Dataset entries:
--- START ---

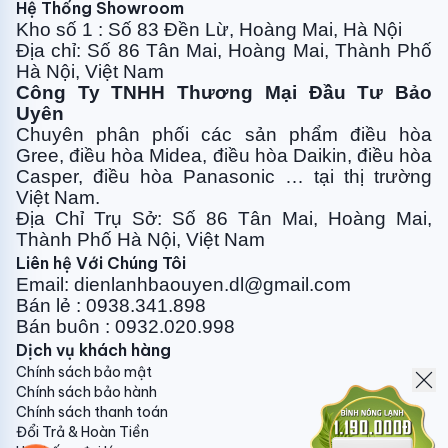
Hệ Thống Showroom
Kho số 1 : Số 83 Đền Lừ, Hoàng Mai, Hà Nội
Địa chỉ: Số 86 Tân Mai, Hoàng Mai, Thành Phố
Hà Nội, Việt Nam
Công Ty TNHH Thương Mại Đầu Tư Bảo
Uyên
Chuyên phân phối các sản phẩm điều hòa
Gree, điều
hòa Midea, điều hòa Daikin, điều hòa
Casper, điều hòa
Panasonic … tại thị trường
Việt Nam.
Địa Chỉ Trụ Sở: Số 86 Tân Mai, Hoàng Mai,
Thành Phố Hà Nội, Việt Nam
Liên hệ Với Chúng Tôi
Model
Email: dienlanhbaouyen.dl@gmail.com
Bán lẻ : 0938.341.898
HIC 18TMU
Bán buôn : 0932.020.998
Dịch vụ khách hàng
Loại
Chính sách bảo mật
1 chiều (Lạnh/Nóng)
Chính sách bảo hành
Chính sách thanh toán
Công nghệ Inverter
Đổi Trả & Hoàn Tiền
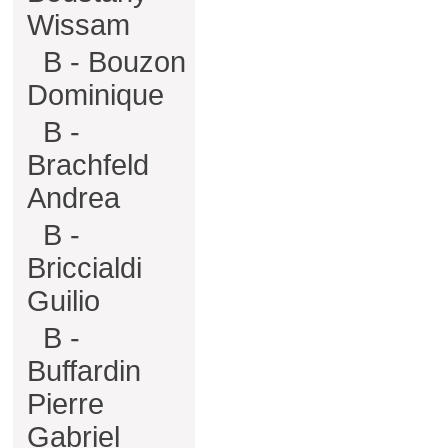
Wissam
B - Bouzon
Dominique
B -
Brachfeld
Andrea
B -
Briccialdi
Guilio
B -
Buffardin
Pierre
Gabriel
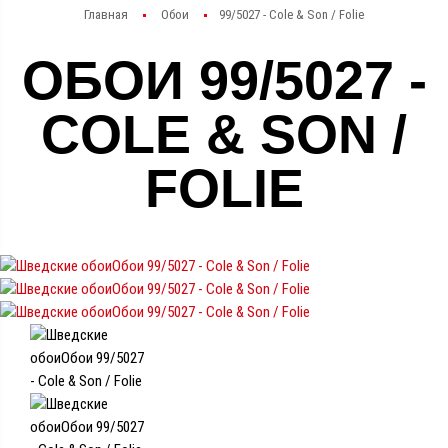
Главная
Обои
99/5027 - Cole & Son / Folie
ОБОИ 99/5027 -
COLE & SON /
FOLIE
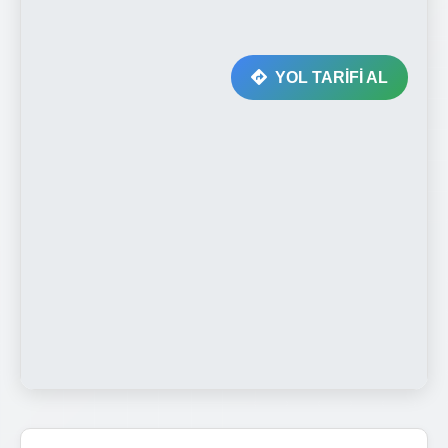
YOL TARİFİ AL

--- END ---

BRIEF ▸ Some lines above hold the word "điều". Copy all of them.

EXERCISE RESULT ▸
Chuyên phân phối các sản phẩm điều hòa
Gree, điều
hòa Midea, điều hòa Daikin, điều hòa
Casper, điều hòa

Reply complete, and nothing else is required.